ABOUT THIS EXERCISE:
Across these entries, count the lines holding the string "Quiz"; the number is the whole answer.
Start of STORED DATA
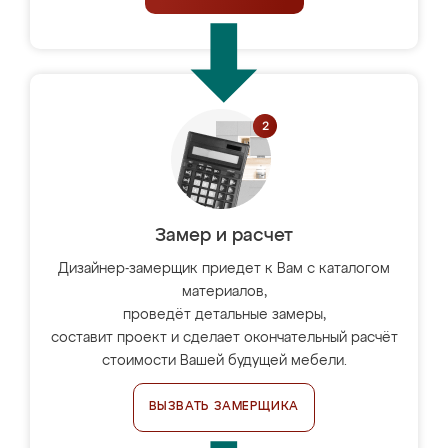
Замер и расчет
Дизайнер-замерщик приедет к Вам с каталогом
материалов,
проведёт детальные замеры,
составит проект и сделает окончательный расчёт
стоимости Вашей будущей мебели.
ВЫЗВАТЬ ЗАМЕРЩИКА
End of STORED DATA
Start of STORED DATA
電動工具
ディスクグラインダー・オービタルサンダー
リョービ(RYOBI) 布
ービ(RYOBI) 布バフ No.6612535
End of STORED DATA
Start of STORED DATA
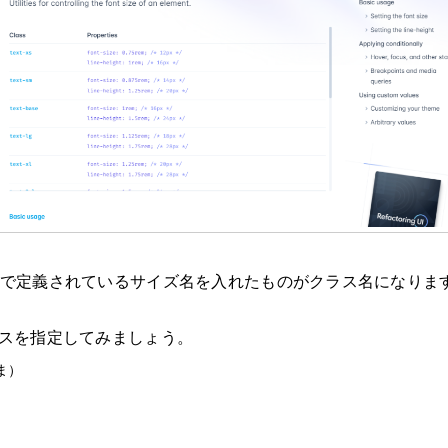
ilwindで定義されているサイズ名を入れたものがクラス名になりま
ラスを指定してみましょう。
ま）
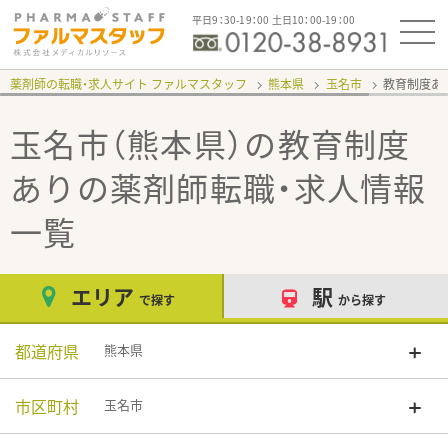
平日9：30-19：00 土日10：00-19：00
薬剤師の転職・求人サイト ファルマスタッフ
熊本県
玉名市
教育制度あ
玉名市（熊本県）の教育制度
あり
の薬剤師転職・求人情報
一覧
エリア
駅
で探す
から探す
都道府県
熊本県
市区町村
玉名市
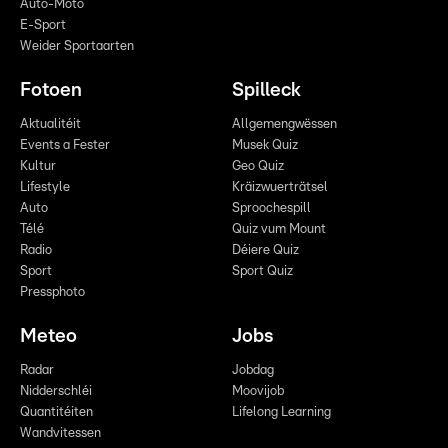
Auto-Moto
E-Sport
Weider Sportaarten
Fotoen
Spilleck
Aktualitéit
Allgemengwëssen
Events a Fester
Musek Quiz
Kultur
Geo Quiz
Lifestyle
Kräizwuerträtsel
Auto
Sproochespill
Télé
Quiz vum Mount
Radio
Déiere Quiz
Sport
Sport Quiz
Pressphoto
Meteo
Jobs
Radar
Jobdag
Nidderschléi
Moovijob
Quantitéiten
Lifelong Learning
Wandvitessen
End of STORED DATA
RESPONSE TO THIS TASK:
5